_Problem to work on:_ In the copy, include every record below exactly as it appears, but no pictures.

Stored data entries
○ ○ ○ ○ ○ ○ ○
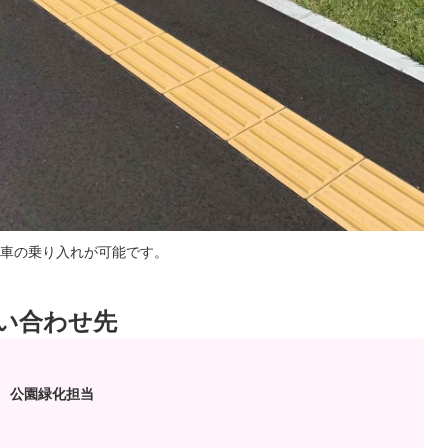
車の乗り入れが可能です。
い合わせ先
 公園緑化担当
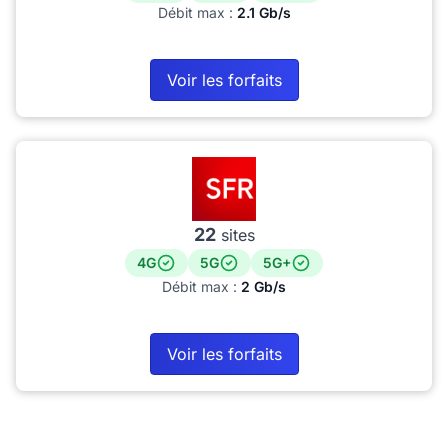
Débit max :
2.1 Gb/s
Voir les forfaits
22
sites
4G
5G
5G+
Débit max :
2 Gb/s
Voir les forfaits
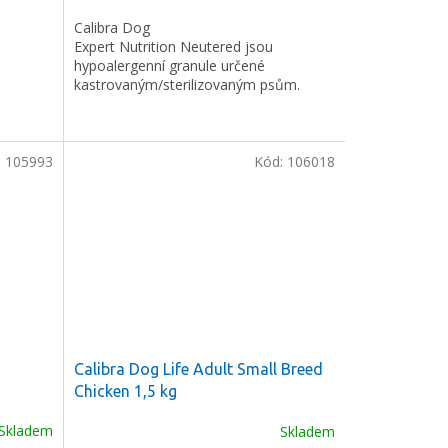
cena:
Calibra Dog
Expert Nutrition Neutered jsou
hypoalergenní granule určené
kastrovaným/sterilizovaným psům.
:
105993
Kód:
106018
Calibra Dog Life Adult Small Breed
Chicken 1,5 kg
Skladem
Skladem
○ ○ ○ ○ ○ ○ ○
_Output for this exercise:_
車の乗り入れが可能です。
い合わせ先
 公園緑化担当
Débit max :
2.1 Gb/s
Voir les forfaits
22
sites
4G
5G
5G+
Débit max :
2 Gb/s
Voir les forfaits
cena:
Calibra Dog
Expert Nutrition Neutered jsou
hypoalergenní granule určené
kastrovaným/sterilizovaným psům.
:
105993
Kód:
106018
Calibra Dog Life Adult Small Breed
Chicken 1,5 kg
Skladem
Skladem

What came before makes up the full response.